Garfield minus Garfield



Oh, this is... this is brilliance.

The website Garfield minus Garfield posits that by removing Garfield from his eponymous comic strip you get a much better comic strip about the mental decay of Jon Arbuckle. I dare you not to read it compuslively.

Friday, February 15, 2008

My hat of infinite enigmas

And to wash the awful taste of politics out of our mouths, here is a funny cartoon about one of my favorite comics writers, Alan Moore.

I found this on Eddie Campbell's blog and he, apparently, found it on Neil Gailman's (why don't I have a link to Gaiman's blog on the page?).

Tuesday, January 29, 2008

Your new favorite band

I ran across this time-waster meme at my buddy Greg's blog.

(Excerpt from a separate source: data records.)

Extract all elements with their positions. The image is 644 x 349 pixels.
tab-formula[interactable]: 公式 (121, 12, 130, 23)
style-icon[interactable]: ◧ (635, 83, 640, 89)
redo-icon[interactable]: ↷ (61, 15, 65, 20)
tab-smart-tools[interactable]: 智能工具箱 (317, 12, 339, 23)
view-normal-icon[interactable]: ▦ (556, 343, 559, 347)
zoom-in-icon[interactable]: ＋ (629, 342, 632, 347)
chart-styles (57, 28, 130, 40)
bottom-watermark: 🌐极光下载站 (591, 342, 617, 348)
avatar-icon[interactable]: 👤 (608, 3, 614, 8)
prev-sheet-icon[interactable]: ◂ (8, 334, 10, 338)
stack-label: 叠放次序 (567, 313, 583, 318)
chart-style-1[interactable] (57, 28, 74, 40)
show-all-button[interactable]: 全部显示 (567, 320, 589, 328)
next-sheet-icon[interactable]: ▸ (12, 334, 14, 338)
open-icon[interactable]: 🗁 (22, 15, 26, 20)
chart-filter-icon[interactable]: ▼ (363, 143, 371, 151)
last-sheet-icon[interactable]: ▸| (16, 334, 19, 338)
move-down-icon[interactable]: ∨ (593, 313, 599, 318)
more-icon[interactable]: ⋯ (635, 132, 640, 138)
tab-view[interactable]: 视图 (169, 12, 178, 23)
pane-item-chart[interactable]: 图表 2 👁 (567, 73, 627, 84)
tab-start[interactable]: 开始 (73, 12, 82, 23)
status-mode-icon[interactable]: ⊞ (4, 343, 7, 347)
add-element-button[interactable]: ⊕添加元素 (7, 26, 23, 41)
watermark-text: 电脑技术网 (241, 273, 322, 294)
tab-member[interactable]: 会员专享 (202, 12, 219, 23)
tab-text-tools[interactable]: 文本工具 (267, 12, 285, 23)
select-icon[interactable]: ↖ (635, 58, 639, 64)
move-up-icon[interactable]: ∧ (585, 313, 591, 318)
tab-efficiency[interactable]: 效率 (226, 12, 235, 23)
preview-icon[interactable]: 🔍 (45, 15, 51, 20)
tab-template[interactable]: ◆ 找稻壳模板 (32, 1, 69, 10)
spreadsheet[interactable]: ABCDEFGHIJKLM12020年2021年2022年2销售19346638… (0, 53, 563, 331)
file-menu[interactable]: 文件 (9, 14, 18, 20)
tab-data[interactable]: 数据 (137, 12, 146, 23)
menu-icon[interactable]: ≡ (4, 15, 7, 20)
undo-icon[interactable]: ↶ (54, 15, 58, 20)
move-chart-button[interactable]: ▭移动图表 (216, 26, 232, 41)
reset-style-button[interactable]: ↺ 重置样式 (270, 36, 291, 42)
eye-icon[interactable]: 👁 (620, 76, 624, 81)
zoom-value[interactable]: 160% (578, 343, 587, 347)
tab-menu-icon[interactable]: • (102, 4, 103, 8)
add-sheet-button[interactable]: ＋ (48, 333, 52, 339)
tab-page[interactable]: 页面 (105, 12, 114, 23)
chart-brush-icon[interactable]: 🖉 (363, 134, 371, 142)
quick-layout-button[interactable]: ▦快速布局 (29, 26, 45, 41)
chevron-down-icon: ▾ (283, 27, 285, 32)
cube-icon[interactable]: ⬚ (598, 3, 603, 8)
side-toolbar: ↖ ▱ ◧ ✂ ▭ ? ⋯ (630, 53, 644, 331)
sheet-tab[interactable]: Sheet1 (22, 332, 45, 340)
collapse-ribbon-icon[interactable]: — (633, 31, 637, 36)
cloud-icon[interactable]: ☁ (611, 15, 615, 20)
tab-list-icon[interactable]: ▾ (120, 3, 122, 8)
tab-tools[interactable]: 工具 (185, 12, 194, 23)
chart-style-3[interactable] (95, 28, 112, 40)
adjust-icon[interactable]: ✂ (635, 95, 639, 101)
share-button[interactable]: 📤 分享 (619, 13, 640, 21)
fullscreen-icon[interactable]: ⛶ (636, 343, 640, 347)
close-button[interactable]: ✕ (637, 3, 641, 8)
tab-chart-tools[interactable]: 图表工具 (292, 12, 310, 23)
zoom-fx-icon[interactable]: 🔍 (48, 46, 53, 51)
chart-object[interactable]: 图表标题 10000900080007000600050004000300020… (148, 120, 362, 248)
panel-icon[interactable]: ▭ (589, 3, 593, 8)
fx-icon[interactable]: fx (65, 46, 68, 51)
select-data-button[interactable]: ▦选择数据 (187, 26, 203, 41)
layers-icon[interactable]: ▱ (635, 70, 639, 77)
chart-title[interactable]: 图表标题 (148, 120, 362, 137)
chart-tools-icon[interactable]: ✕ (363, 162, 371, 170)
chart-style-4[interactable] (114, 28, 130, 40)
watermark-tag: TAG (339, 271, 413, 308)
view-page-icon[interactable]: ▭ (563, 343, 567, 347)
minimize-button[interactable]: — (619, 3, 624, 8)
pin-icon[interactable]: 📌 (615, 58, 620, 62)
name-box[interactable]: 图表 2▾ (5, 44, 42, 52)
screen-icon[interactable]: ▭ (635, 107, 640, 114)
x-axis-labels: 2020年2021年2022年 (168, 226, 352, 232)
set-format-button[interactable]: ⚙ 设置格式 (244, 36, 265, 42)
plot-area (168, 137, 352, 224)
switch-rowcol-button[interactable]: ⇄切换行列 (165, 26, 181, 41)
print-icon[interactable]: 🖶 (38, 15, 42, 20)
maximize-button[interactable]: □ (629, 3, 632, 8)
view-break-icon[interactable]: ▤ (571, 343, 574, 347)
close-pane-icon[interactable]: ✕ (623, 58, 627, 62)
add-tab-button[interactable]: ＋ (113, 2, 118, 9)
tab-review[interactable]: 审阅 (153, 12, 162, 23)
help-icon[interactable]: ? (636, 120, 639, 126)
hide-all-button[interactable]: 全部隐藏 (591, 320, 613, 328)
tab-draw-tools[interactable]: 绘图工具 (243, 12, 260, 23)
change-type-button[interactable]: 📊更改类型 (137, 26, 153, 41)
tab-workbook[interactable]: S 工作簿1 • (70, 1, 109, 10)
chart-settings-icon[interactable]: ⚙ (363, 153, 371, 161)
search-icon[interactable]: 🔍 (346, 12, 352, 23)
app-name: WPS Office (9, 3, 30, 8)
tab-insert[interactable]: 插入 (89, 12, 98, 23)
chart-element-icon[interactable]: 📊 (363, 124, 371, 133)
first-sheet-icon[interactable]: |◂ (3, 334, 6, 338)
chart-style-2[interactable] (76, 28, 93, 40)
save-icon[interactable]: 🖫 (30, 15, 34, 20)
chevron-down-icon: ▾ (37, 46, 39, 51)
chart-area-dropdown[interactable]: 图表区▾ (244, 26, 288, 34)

Credit where it's due: he found it on Sara Ryan's blog. Anyway, here's my effort:



I picture Silver (EP) as an emo band, but still, you know, peppy.

Here's how to generate your own:

1. http://en.wikipedia.org/wiki/Special:Random
The first article title on the page is the name of your band.

2. http://www.quotationspage.com/random.php3
The last four words of the very last quote is the title of your album.

3. http://www.flickr.com/explore/interesting/7days/
The third picture, no matter what it is, will be your album cover.